▸ **PROBLEM TO SOLVE**
Report all lines in the records that hold the string "forms".
═══ DATA FOR REVIEW ═══
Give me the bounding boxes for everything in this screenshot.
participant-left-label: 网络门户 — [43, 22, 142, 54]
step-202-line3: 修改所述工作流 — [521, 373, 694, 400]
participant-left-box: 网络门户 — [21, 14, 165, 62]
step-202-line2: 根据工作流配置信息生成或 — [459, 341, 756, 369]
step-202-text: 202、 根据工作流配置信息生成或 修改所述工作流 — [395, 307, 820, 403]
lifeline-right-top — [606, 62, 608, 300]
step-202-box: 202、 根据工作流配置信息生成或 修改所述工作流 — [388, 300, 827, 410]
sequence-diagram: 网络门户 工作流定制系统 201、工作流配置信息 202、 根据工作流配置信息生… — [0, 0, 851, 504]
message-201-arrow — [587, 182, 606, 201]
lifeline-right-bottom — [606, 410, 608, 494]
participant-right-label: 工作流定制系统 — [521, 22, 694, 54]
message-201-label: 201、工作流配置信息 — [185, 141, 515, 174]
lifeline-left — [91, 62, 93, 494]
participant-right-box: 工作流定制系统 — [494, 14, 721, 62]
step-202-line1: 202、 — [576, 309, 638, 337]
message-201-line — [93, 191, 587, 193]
═══
═══ DATA FOR REVIEW ═══
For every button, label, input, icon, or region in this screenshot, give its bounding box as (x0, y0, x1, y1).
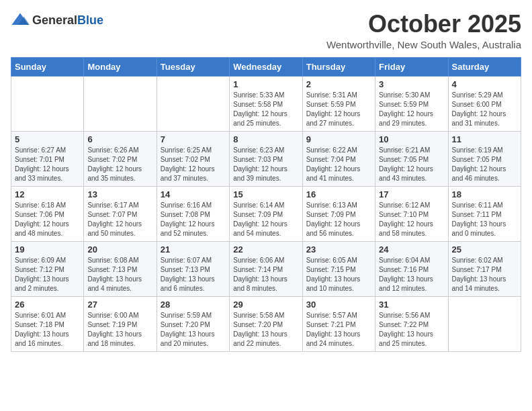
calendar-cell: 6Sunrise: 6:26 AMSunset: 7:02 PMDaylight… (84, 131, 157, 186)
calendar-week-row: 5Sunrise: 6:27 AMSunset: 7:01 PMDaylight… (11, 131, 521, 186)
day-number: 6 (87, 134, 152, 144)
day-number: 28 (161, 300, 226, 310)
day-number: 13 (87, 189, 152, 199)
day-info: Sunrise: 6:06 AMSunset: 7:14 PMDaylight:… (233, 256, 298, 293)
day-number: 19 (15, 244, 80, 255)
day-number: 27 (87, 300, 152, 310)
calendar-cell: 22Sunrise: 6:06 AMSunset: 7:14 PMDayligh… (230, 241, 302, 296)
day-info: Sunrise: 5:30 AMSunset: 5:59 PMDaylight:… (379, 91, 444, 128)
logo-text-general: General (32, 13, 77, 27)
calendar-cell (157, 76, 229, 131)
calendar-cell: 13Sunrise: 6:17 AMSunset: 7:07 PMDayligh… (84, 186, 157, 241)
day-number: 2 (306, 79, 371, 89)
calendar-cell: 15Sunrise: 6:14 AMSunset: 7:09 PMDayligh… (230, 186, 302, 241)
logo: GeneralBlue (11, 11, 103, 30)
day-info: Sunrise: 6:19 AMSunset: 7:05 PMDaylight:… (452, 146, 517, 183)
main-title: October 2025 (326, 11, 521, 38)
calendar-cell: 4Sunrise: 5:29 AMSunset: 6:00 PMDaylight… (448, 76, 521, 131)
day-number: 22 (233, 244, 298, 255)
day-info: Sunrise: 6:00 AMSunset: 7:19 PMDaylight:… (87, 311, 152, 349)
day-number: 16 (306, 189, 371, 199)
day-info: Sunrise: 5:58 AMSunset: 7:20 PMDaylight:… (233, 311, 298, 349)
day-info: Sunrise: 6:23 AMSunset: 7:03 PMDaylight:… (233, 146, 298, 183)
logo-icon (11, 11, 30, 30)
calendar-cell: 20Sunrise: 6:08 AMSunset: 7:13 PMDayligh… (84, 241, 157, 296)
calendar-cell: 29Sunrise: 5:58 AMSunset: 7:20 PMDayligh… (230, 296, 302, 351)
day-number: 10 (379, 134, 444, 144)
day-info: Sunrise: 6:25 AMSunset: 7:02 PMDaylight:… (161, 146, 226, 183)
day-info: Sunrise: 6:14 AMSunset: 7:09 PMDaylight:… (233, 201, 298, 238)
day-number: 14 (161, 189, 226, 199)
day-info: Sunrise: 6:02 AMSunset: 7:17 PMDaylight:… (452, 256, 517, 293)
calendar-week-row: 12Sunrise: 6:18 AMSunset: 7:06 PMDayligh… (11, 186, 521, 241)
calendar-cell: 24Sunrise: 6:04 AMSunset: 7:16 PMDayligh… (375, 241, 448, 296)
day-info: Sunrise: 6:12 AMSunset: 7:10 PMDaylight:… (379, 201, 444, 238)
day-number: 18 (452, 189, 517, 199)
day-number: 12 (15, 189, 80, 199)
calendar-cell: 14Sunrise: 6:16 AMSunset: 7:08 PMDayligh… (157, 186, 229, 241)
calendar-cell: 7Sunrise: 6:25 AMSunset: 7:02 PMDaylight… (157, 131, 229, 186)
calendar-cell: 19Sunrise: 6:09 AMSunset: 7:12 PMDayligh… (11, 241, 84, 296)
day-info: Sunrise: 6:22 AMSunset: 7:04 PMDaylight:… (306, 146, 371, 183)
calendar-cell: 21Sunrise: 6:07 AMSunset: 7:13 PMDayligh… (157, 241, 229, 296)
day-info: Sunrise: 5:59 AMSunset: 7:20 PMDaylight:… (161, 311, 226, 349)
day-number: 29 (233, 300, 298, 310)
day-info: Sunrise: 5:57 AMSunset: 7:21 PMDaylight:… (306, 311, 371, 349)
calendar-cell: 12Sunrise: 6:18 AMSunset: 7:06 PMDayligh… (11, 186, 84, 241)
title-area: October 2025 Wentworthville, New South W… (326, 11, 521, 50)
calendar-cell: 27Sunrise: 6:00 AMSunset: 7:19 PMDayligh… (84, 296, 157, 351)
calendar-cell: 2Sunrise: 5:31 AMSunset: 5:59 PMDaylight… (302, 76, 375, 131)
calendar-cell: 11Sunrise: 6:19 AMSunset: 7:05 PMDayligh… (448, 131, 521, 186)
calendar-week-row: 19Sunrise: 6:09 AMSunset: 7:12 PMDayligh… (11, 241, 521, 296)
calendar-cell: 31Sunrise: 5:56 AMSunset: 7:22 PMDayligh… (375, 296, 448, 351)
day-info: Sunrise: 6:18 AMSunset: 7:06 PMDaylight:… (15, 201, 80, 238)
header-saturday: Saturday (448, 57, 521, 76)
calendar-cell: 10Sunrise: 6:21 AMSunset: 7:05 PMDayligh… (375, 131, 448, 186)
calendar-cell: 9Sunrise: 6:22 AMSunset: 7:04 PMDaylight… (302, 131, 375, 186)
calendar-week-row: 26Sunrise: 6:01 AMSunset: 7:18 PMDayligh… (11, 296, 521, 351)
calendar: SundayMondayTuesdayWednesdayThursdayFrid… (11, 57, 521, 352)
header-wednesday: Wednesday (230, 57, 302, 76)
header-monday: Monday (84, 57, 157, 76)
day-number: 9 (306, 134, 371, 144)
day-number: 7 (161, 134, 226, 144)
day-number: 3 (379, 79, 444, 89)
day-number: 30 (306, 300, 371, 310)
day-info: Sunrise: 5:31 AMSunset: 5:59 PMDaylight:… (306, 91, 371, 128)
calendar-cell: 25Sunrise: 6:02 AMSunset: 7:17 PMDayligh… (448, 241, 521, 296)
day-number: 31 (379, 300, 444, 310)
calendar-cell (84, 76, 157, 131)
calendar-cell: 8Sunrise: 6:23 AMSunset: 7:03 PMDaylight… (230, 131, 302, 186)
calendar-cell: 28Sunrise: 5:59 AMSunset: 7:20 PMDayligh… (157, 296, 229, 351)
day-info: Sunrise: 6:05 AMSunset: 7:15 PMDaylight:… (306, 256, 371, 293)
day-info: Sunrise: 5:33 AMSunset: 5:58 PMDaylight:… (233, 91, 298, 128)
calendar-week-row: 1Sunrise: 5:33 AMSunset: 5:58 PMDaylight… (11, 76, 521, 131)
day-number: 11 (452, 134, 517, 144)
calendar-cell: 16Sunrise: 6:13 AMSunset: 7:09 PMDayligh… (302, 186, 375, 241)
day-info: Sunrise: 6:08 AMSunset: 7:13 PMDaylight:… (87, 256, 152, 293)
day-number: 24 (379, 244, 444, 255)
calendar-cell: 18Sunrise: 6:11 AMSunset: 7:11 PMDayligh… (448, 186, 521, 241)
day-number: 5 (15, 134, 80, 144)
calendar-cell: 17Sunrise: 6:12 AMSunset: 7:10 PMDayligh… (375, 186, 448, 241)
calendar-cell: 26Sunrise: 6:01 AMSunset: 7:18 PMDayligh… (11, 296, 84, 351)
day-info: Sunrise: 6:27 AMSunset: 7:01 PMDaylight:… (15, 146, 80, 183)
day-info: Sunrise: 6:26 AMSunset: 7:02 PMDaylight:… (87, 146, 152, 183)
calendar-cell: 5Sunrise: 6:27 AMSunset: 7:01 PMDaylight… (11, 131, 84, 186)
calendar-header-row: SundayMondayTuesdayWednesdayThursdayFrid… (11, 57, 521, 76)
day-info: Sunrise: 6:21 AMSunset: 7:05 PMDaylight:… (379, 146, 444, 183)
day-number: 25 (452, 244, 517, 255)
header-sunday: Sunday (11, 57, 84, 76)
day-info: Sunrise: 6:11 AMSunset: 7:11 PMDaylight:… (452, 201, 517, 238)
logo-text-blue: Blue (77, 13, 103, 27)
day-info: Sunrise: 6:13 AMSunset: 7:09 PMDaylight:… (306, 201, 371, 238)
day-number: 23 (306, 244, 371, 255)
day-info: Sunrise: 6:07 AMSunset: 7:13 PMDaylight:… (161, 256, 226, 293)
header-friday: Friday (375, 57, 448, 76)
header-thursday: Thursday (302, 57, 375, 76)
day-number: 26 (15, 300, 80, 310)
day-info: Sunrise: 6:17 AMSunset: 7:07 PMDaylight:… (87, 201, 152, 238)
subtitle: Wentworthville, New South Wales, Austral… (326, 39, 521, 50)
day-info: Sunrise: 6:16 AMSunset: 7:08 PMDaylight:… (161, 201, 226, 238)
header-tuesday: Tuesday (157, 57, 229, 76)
═══
═══ DATA FOR REVIEW ═══
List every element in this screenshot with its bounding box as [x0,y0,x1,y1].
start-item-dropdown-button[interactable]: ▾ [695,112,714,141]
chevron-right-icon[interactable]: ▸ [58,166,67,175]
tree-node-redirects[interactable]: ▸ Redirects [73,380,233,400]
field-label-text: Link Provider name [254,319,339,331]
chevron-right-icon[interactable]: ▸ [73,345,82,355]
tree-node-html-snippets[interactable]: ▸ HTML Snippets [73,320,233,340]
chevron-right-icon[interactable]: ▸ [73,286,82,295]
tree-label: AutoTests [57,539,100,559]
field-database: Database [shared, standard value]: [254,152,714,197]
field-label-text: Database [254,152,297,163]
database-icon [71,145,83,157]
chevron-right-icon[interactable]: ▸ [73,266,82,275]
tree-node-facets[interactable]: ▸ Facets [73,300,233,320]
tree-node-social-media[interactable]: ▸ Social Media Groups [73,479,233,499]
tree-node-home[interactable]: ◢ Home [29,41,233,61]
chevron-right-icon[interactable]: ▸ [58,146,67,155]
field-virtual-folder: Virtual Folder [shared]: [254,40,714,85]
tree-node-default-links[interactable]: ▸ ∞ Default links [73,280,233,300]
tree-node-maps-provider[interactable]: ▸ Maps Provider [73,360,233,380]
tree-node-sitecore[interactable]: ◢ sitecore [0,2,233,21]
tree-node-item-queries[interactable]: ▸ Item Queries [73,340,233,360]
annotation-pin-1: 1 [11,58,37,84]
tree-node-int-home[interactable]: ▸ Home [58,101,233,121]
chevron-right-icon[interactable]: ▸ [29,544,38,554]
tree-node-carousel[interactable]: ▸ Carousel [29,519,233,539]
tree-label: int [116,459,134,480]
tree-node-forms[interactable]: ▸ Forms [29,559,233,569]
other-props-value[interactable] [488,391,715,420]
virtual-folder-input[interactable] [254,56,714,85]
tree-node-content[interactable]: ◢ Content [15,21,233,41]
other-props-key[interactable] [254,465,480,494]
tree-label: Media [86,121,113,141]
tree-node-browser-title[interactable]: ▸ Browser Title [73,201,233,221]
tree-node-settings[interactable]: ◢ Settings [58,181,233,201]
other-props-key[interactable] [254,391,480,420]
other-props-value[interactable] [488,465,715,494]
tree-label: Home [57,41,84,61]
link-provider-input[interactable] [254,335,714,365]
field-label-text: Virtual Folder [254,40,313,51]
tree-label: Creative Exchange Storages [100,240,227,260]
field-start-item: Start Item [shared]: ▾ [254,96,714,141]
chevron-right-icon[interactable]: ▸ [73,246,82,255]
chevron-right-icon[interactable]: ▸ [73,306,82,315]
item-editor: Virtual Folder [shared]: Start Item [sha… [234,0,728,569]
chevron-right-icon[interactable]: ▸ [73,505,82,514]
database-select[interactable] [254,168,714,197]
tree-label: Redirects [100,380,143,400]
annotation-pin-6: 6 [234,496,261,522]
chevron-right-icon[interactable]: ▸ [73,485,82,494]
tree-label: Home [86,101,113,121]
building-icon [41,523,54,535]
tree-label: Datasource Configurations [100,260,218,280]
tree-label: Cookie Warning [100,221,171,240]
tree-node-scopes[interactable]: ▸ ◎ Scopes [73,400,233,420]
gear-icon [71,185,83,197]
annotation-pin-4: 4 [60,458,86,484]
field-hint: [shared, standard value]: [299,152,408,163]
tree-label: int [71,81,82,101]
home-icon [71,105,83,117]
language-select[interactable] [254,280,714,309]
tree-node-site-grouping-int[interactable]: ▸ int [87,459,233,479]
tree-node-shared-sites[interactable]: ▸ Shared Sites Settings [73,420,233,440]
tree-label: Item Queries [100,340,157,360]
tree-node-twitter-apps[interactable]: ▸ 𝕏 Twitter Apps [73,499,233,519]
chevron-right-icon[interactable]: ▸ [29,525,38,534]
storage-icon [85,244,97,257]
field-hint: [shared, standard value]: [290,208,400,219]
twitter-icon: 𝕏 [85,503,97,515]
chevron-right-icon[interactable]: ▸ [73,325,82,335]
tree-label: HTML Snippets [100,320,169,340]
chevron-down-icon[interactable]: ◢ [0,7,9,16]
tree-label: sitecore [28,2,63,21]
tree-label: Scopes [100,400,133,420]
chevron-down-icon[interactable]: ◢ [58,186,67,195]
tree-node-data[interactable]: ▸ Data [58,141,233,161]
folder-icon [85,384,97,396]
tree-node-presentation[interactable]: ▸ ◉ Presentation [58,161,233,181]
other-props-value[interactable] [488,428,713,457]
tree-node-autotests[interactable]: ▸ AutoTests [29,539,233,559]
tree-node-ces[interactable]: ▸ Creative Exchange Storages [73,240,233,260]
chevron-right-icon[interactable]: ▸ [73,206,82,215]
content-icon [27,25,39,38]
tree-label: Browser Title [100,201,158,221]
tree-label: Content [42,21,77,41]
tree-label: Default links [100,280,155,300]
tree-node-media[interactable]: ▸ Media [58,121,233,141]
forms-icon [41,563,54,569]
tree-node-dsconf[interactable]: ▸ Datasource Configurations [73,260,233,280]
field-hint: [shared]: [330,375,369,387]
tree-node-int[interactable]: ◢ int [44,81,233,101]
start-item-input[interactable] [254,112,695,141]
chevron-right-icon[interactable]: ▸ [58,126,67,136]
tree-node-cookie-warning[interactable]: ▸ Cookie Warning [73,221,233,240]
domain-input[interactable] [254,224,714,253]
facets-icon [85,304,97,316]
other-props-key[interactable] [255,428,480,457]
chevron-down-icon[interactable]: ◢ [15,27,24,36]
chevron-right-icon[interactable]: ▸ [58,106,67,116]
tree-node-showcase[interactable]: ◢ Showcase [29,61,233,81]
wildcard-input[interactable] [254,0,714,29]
═══
▸ **RESPONSE FOR THIS EXERCISE**
tree-node-forms[interactable]: ▸ Forms [29,559,233,569]
forms-icon [41,563,54,569]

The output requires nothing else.